As he continues drawing in viewers with his more recent project, “How America Works,” Rowe reflects back on what made “Dirty Jobs” so successful. Ultimately, he says the key to success involved taking on the role of a “guest” as opposed to the role of a “host.”
Mike Rowe Says ‘Dirty Jobs’ Was Never His Story
Mike Rowe recently sat down with John Rich for a serious conversation regarding his time on “Dirty Jobs.” (Over on his Instagram, Rowe also teased a musical collaboration with Rich, promising to drop a Christmas song soon).
Apparently, pitching the show didn’t go so well for Mike Rowe at first. “It took me a while to sell it because everybody who looked at my tape said, ‘It’s a talk show in a sewer.’” he remembers. But eventually, Rowe says he found his rhythm with the show and pitch.
“The key to ‘Dirty Jobs’ was to stop being a host and start being the guest,” he continued. “That’s what I learned in the sewer… My job is to learn. And you can’t learn unless you’re humble.”
At the end of the day, he never really saw “Dirty Jobs” as his story. Instead, he saw it as the story of America’s working class. He feels honored to have held a position to facilitate those kinds of conversations.

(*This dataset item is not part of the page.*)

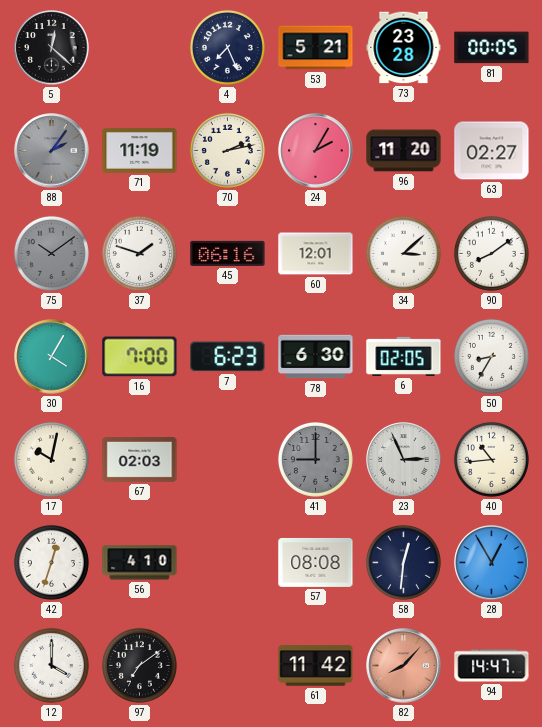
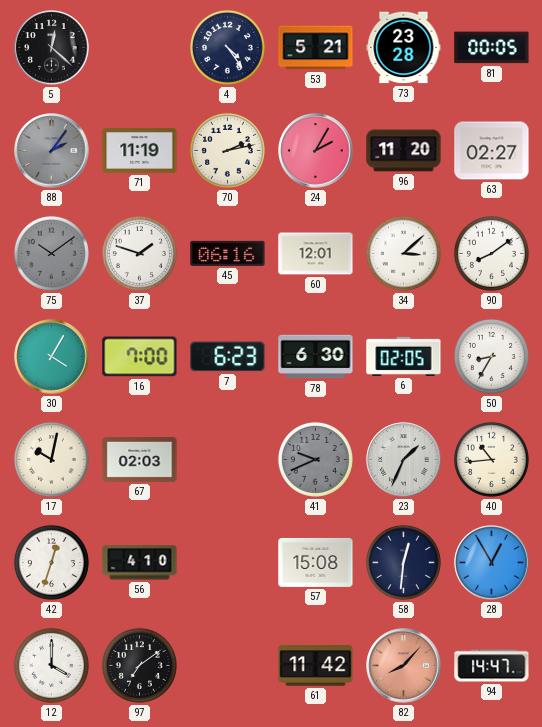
4: 7:26 -> 4:24
41: 9:00 -> 9:41
23: 2:56 -> 1:34
57: 08:08 -> 15:08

You can listen to his full conversation with John Rich here:
Episode 224 of ‘The Way I Heard It’
On top of all the other projects that Mike Rowe is juggling, he continues to put out new content on his personal podcast called “The Way I Heard It.” Episode 224 dropped a couple of days ago and features writer/producer Rick Bitzelberger. Rowe titled the episode “I Didn’t Get It” and starts off by explaining how that phrase perfectly encapsulates the nuances of comedy. What’s funny to some is “juvenile” or “offensive” to others, he explains. He then dives into his talk with Rick, who he’s apparently known for “forty years or so.” Rowe considers him one of the funniest people he’s ever met.